Roy E. Frankhouser, Jr., of Reading, a longtime KKK member and former member of the American Nazi Party, was convicted in a Boston courtroom in 1995 of obstructing an FBI probe into a neo-Nazi skinhead group. Frankhouser was also acquitted of assault charges in the 1992 stabbing of Donald E. Mosley in a hotel where a large KKK meeting was being held.  Frankhouser headed a Reading-based legal defense fund for white supremacists and in 1991 launched a weekly Klan-oriented public access television show entitled “White Forum” on Berks Community Television (public access gives Frankhouser the right to air these views). Frankhouser acknowledged that he is chaplain for the Pale Riders, a group that is one of three klaverns, or subunits, of the Klan operating in Reading (D. Drago 1992), but denies being the leader of the group.  He is a former grand dragon of the Pennsylvania Klan (Reinbrecht 2000), and has asked Berks County for tax-exempt status for his home and the Mountain Church of Jesus Christ, which is decorated with Klan paraphernalia and which, according to local NAACP officials, is a front for the Klan (Joiner 1999).

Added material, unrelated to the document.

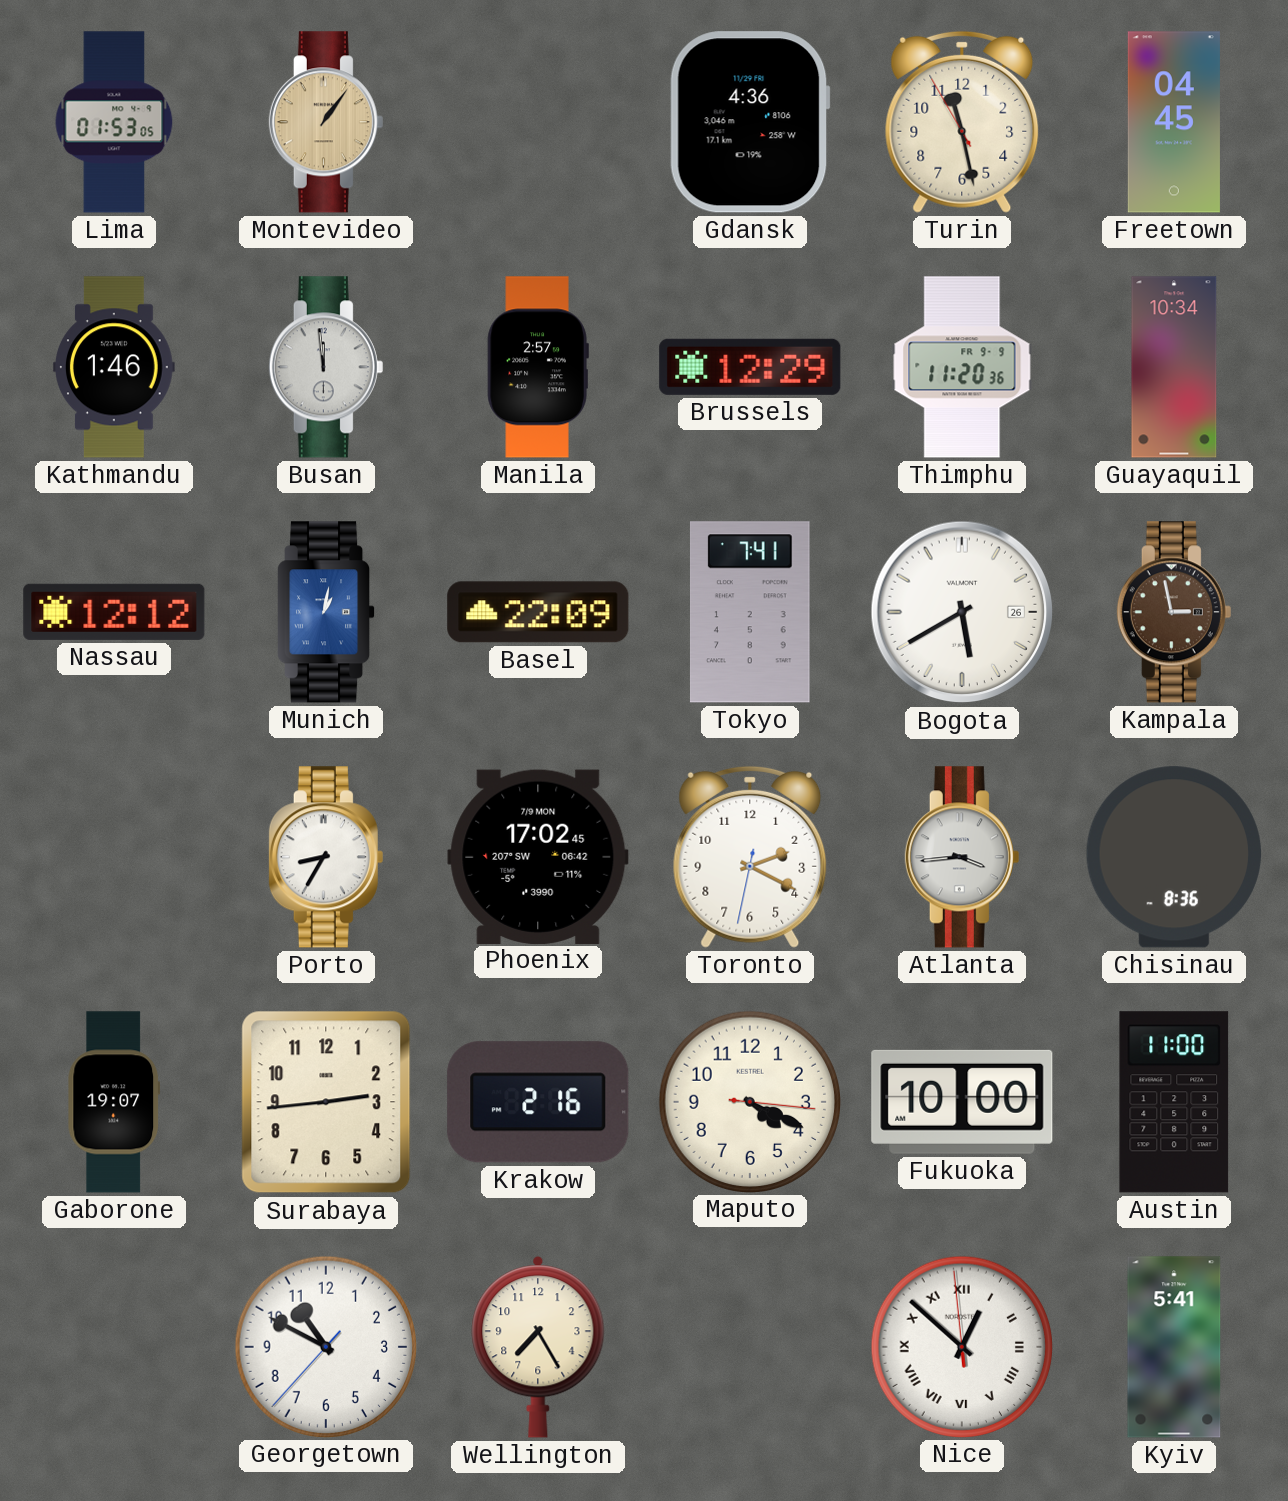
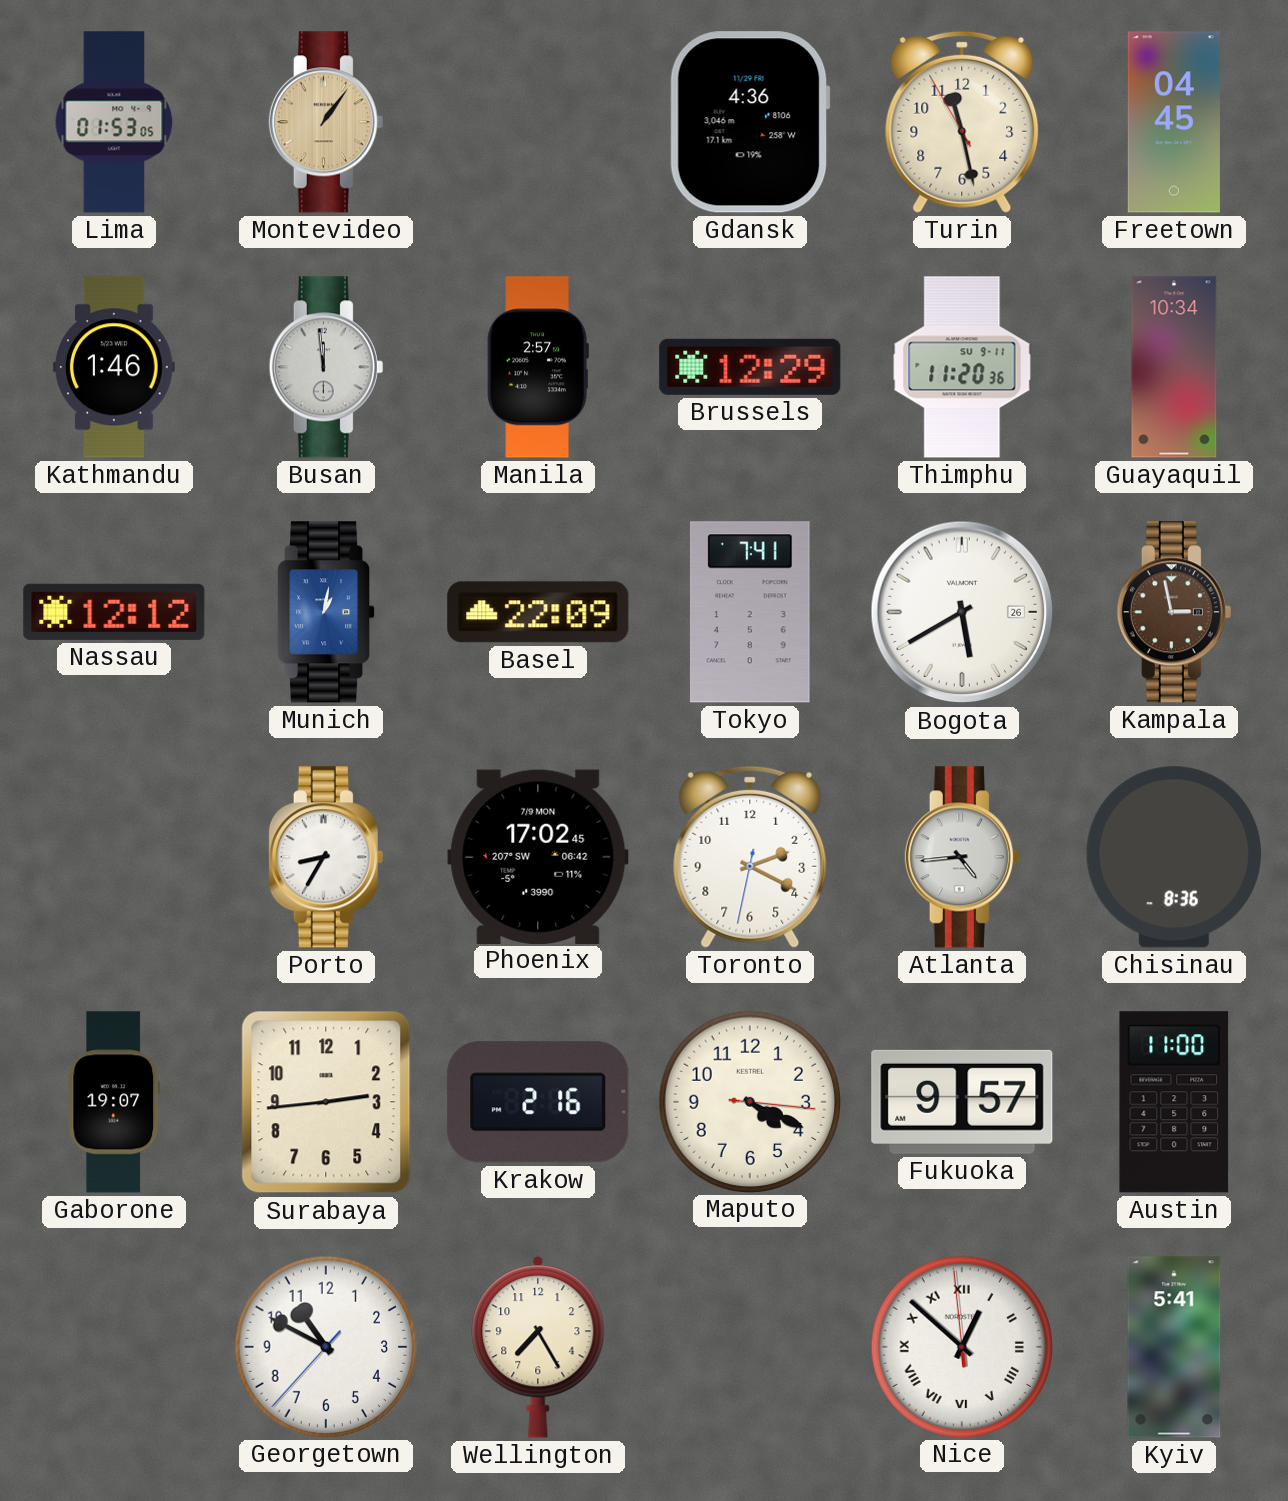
Thimphu date: FR 9-9 -> SU 9-11
Atlanta: 3:44 -> 4:44
Fukuoka: 10:00 -> 9:57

Nine African American high school students from the Reading and Governor Mifflin school districts spoke in February 2005 to Jason Brudereck, a reporter for The Reading Eagle, about their experiences with racism and prejudice.  Generally, the students said they routinely face racism and prejudice.


Recent racially-motivated hate incidents have occurred at Schuylkill Valley schools.  Schuylkill Valley school board members on September 26, 2005, banned students from displaying Confederate flags on school grounds after several high school students flew flags from their trucks and wore T-shirts with the Confederate flag on them.  White and African American students got into verbal confrontations outside the meeting. Acknowledging recent instances of racist graffiti in school lavatories, Dr. Solomon Lausch, superintendent, said the district would initiate discussions among students (Youker 2005).


Finally, according to the Stop the Hate Coalition in Bucks County, Pennsylvania, a Berks County group known as the “Posse Comitatus” hosts far-right groups on its farm for target practice (Duhart 1993).